Running alongside this is the Boost system. At the start of each turn, each character in your party gains a Boost Point (or BP), up to a maximum of five; these can then be used to power up special attacks or increase the number of times a regular attack hits. At the simplest level, you’ve got two options for using BP: get as many regular hits in as you can, in order to break an enemy as quickly as possible, or slowly whittle away the foe’s break gauge and then pour all your BP into some supercharged attacks while they’re vulnerable.
In practice, things get a lot more complex than that. As the situation changes, you’ll need to shift your priorities between quick breaks, big damage, bursts of healing, buffs, and dropping debilitating status ailments. Bosses in particular push the system to its limits, with a wide range of gimmicks from increase the size of their break gauge each time they’re broken to shifting weaknesses around. They tend to hit like trucks, so trying to bulldog your way through is a quick route to defeat, but smart use of your BP will let you defang their most powerful attacks and let you drop some big damage yourself. I tend to hate boss fights in JRPGs, but Octopath Traveler‘s combat is so layered and intrinsically satisfying that the boss fights are among my favourite parts of the game.
That said, the boss fights do suffer from needlessly stretched out due to their massive health pools. It’s not unusual for an encounter to take upwards of half an hour, and at some point even the most tactically demanding fight turns into a rhythm of whittling away at the enemy’s HP. This is especially true of the later bosses, which are particularly bulky unless you’re severely over-levelled.
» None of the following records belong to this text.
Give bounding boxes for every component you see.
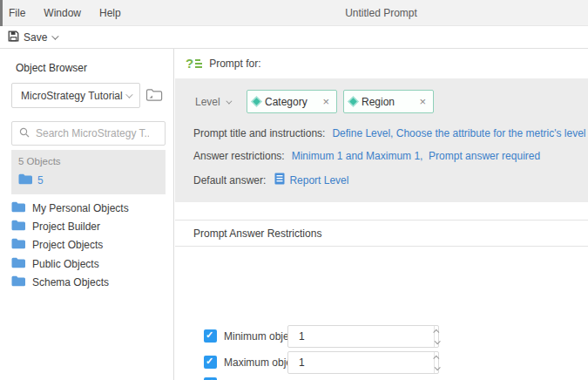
- restrictions-section-header: Prompt Answer Restrictions: [175, 220, 588, 247]
- title-instructions-label: Prompt title and instructions:: [193, 127, 325, 139]
- folder-list: My Personal Objects Project Builder Proj…: [11, 199, 168, 292]
- folder-icon: [11, 238, 25, 252]
- report-icon: [274, 173, 285, 187]
- close-icon[interactable]: ×: [322, 95, 329, 108]
- window-title: Untitled Prompt: [174, 0, 588, 26]
- chip-region[interactable]: Region ×: [343, 90, 434, 113]
- chip-label: Region: [362, 96, 415, 108]
- prompt-for-label: Prompt for:: [209, 58, 260, 70]
- answer-restrictions-link[interactable]: Minimum 1 and Maximum 1, Prompt answer r…: [292, 150, 540, 162]
- title-instructions-row: Prompt title and instructions: Define Le…: [193, 127, 588, 139]
- folder-icon: [18, 173, 32, 187]
- answer-restrictions-label: Answer restrictions:: [193, 150, 285, 162]
- spin-down-icon[interactable]: [435, 363, 439, 373]
- prompt-main-panel: ? Prompt for: Level Category × Region ×: [175, 49, 588, 380]
- chip-category[interactable]: Category ×: [247, 90, 337, 113]
- chevron-down-icon: [226, 98, 232, 104]
- selected-folder-label: 5: [37, 174, 44, 187]
- save-label: Save: [24, 31, 47, 44]
- default-answer-label: Default answer:: [193, 174, 266, 187]
- chip-label: Category: [265, 96, 318, 108]
- browse-folder-button[interactable]: [145, 87, 165, 104]
- selection-panel: 5 Objects 5: [11, 150, 166, 194]
- answer-restrictions-row: Answer restrictions: Minimum 1 and Maxim…: [193, 150, 540, 162]
- project-selector[interactable]: MicroStrategy Tutorial: [11, 83, 140, 108]
- prompt-for-header: ? Prompt for:: [186, 57, 261, 70]
- menu-help[interactable]: Help: [99, 7, 121, 19]
- project-selector-value: MicroStrategy Tutorial: [21, 90, 125, 102]
- sidebar-item-schema-objects[interactable]: Schema Objects: [11, 274, 168, 292]
- restrictions-section-title: Prompt Answer Restrictions: [193, 227, 321, 240]
- default-answer-row: Default answer: Report Level: [193, 173, 348, 187]
- prompt-icon: ?: [186, 57, 202, 70]
- folder-label: Project Builder: [32, 221, 100, 233]
- level-dropdown[interactable]: Level: [195, 96, 230, 108]
- folder-label: Public Objects: [32, 258, 99, 270]
- selected-folder[interactable]: 5: [18, 173, 44, 187]
- folder-icon: [11, 257, 25, 271]
- window-edge: [0, 0, 3, 26]
- minimum-objects-spinner: [434, 326, 439, 347]
- chevron-down-icon: [125, 91, 132, 98]
- minimum-objects-input: [287, 325, 439, 348]
- level-label: Level: [195, 96, 220, 108]
- spin-up-icon[interactable]: [435, 352, 439, 363]
- sidebar-item-project-objects[interactable]: Project Objects: [11, 236, 168, 254]
- attribute-diamond-icon: [251, 96, 262, 107]
- spin-up-icon[interactable]: [435, 326, 439, 336]
- title-instructions-link[interactable]: Define Level, Choose the attribute for t…: [332, 127, 588, 139]
- close-icon[interactable]: ×: [419, 95, 426, 108]
- sidebar-search: [11, 121, 166, 146]
- prompt-editor-window: File Window Help Untitled Prompt Save Ob…: [0, 0, 588, 380]
- save-toolbar: Save: [0, 26, 588, 49]
- sidebar-item-public-objects[interactable]: Public Objects: [11, 254, 168, 273]
- sidebar-item-project-builder[interactable]: Project Builder: [11, 217, 168, 235]
- search-icon: [19, 127, 30, 140]
- minimum-objects-value[interactable]: [288, 326, 434, 347]
- save-icon: [8, 31, 19, 44]
- level-chips: Category × Region ×: [247, 90, 434, 113]
- folder-label: Project Objects: [32, 239, 103, 251]
- attribute-diamond-icon: [348, 96, 359, 107]
- chevron-down-icon[interactable]: [52, 32, 59, 39]
- menu-file[interactable]: File: [9, 7, 25, 19]
- prompt-definition-panel: Level Category × Region × Prompt title a…: [175, 78, 588, 202]
- sidebar-item-my-personal-objects[interactable]: My Personal Objects: [11, 199, 168, 217]
- sidebar-title: Object Browser: [16, 62, 87, 74]
- folder-icon: [11, 201, 25, 215]
- spin-down-icon[interactable]: [435, 336, 439, 347]
- objects-count-label: 5 Objects: [18, 156, 61, 166]
- save-button[interactable]: Save: [8, 31, 57, 44]
- folder-icon: [11, 275, 25, 289]
- maximum-objects-value[interactable]: [288, 352, 434, 373]
- maximum-objects-spinner: [434, 352, 439, 373]
- default-answer-link[interactable]: Report Level: [289, 174, 348, 187]
- folder-label: Schema Objects: [32, 276, 109, 288]
- minimum-objects-checkbox[interactable]: [204, 329, 217, 343]
- search-input[interactable]: [36, 127, 149, 139]
- folder-label: My Personal Objects: [32, 202, 129, 214]
- folder-icon: [11, 220, 25, 234]
- menu-window[interactable]: Window: [44, 7, 81, 19]
- object-browser-sidebar: Object Browser MicroStrategy Tutorial 5 …: [0, 49, 174, 380]
- maximum-objects-checkbox[interactable]: [204, 356, 217, 369]
- maximum-objects-input: [287, 351, 439, 374]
That brings me to the one area where Octopath Traveler feels truly archaic: it demands a lot of grinding, even just to progress through the main story. The way the story is structured means you need to keep all eight main characters levelled up, but you can only have four in your party at a time and those waiting in the wings don’t get any experience points whatsoever. Even aside from that, there’s typically a big gap in the recommended level between one story quest and the next, necessitating a lot of extra grinding just to keep moving through the game.
That sort of design wasn’t uncommon in the JRPGs of yesteryear, but the genre has thankfully moved on. Nowadays, you can expect that as long as you’re not fleeing from an inordinate number of fights, your party will naturally keep up with the demands of the main quest, with grinding only really being necessary for optional side quests. Grinding can be a lot of fun, especially with a job system like the one Octopath Traveler sports, but it needs to be something you can do on your own terms.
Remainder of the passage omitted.